Currently I am on some pretty heavy-duty medications that could become scarce. More than one of these might become more difficult to access. I always feel guilty about these situations. These medications, however, are helping to curb those frequent visits to the ER.

So, again, which would be worse?
     Being dispensed a medication that is not available to every person who could benefit from it?
OR
     Choosing to forego a medication that truly helps me and winding up in the ER at least 4 or 5 times a year?
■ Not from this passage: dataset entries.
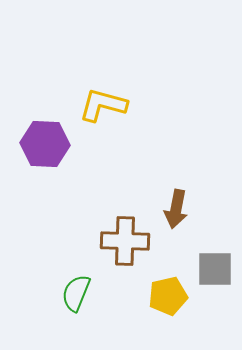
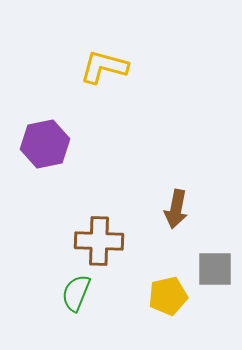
yellow L-shape: moved 1 px right, 38 px up
purple hexagon: rotated 15 degrees counterclockwise
brown cross: moved 26 px left
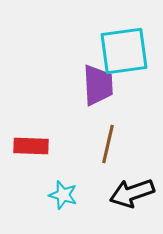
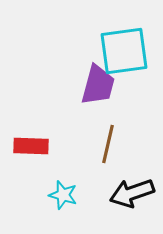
purple trapezoid: rotated 18 degrees clockwise
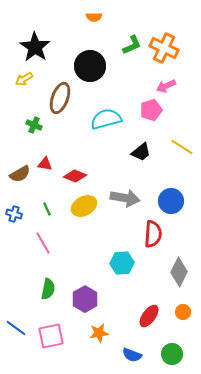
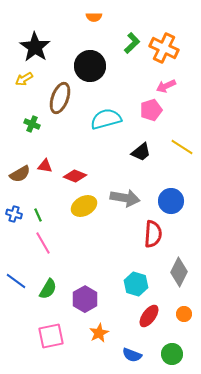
green L-shape: moved 2 px up; rotated 20 degrees counterclockwise
green cross: moved 2 px left, 1 px up
red triangle: moved 2 px down
green line: moved 9 px left, 6 px down
cyan hexagon: moved 14 px right, 21 px down; rotated 20 degrees clockwise
green semicircle: rotated 20 degrees clockwise
orange circle: moved 1 px right, 2 px down
blue line: moved 47 px up
orange star: rotated 18 degrees counterclockwise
There is a lot of testing that is required when a patient suffers with chronic illness. It doesn't just include diagnostic testing when things go wrong, but regular bloodwork, yearly colonoscopies and endoscopies, yearly eye exams with an ophthalmologist, yearly sets of scans to monitor the progression of my AS, and if symptoms are changing, even more tests are ordered. Even if I go into a clinic for something I have been treated for many times, they are still required to take basic bloodwork to make sure nothing else is going wrong. To add to that, if any symptoms seems unusual, because of the complex nature of my system, there is a lot of testing that eventually gets done to pinpoint the issue. Those expensive medications that I take help to curb additional testing that needs to be done on a regular basis.

So, which is worse?
     Taking up loads of medications?
OR
     Taking up loads of extra testing because my symptoms aren't regulated or predictable?

Here is the reality.
Having chronic illness costs.
If we were in a two-tiered system, it is a high likelihood that I would not be receiving much treatment, if any, because we would not be able to afford it on our own. My medical history is so long and complex that insurance companies would laugh at an application to be covered. So where would that leave me? Dying slowly by my body's own immune system and my body's own organs? Or homeless?
I still pay taxes. I still contribute as much as I can to programs and charities and to society in general. I do whatever I can to reduce the amount of 'wasted' resources, and I do not take medication if I do not see any improvement from it.
As a patient, I try to make decisions that reduce the stress of an already thinly-stretched system, but it is impossible at times. If specialists do not know how to approach something, if I require emergency treatment or care, and if I require medications to live a certain quality of life, then that is what my body needs.
Yes there has to be accountability.
Yes we have to make a few changes and help reduce the amount of wasted resources. The problem is that we never truly know what tests or medications or treatments or interventions are, in fact, a waste of resources.
Hindsight is 20/20.
When you are in it, it is impossible to know if you are being unreasonable - as a doctor, a nurse, an advocate, a patient, a specialist, a radiologist, an emergency room physician, a family doctor, a family member.

Every illness - every symptom that is treated - costs. Every time someone steps into a clinic or urgent care or the ER to be treated, is going to cost money. Each symptom that is individually tested and treated will cost money. There is no way to know for sure that a symptom requires no treatment, apart from experience. That is what our family doctors are for. We are all feeling the strain and we could all make some better choices, but without a crystal ball, we don't often know if the choices we are making will wind up costing less or more in the long run.